PROVIDED RECORDS:
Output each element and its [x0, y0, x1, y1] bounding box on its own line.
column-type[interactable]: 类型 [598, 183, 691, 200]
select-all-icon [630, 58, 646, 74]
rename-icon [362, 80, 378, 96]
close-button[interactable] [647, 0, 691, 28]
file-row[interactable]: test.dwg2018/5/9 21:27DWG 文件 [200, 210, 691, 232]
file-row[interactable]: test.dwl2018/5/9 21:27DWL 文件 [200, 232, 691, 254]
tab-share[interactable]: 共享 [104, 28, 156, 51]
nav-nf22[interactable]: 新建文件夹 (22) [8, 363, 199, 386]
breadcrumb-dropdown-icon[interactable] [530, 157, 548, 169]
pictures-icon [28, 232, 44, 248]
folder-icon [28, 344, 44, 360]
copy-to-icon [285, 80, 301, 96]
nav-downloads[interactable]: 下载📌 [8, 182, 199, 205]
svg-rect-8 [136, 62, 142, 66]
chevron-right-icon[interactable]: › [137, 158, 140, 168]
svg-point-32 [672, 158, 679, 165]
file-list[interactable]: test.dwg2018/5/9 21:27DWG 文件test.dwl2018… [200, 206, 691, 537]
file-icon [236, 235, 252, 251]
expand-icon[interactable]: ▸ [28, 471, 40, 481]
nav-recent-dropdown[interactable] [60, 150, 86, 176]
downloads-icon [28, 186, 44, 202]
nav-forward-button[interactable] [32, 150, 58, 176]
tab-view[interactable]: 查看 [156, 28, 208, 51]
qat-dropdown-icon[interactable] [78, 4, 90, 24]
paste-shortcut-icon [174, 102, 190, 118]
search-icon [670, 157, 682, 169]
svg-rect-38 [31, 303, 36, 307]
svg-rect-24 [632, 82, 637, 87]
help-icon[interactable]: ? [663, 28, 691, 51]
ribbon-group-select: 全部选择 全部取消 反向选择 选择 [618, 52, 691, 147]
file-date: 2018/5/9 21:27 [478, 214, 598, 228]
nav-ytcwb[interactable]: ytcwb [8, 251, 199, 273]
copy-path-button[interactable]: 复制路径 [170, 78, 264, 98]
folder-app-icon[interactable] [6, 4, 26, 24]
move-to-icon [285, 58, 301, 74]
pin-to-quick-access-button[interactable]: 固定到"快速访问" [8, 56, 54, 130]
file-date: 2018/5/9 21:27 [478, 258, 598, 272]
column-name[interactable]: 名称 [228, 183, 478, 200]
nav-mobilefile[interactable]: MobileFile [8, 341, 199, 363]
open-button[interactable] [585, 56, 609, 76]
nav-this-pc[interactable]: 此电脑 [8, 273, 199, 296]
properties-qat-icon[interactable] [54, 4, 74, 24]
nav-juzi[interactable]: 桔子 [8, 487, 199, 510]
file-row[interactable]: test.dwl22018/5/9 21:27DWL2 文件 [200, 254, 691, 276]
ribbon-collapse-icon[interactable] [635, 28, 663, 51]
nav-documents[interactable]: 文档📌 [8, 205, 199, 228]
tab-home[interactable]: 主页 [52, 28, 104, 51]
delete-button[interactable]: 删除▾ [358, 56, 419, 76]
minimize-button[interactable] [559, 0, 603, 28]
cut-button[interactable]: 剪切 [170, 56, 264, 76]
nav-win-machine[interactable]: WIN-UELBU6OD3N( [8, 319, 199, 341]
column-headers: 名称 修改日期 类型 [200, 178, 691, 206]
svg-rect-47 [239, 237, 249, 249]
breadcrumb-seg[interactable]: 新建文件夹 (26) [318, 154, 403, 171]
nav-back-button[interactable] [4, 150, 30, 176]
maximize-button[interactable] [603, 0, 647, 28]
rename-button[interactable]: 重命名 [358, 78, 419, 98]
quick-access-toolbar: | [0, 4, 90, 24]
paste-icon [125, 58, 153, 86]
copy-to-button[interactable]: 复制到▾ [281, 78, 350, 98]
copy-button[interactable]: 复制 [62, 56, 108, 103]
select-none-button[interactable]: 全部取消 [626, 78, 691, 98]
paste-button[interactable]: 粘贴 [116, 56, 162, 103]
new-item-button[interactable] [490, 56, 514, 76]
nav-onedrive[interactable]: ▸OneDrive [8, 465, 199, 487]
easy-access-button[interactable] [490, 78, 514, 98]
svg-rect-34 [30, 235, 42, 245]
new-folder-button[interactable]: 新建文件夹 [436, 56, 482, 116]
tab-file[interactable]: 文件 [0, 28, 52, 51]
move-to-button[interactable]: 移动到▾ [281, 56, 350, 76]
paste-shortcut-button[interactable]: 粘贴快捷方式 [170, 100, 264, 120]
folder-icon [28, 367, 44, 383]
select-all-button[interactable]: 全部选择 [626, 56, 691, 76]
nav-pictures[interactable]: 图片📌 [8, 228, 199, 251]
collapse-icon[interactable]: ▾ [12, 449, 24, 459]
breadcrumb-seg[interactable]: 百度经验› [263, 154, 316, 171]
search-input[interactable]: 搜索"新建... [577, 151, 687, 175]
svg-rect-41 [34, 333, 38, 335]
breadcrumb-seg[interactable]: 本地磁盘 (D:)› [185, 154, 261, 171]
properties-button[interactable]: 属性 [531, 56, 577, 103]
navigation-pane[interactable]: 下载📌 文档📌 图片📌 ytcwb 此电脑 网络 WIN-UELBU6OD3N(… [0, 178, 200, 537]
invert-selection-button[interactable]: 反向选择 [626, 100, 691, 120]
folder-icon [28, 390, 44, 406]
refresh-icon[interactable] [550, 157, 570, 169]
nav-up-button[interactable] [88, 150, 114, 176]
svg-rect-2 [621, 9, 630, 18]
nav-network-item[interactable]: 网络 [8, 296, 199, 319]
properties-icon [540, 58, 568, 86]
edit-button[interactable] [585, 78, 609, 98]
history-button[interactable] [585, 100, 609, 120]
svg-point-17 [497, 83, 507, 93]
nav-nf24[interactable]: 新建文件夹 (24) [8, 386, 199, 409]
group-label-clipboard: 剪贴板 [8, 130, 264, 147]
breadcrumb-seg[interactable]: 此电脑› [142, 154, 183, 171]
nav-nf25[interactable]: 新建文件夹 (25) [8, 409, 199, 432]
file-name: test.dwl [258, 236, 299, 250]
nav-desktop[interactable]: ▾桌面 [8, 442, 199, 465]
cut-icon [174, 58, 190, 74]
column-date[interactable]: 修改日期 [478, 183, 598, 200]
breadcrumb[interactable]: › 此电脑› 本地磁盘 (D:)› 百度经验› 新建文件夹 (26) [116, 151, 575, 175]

THE TASK:
If a line of the material contains the string "copy", count it; give only the total.

SOLUTION TO THIS TASK:
4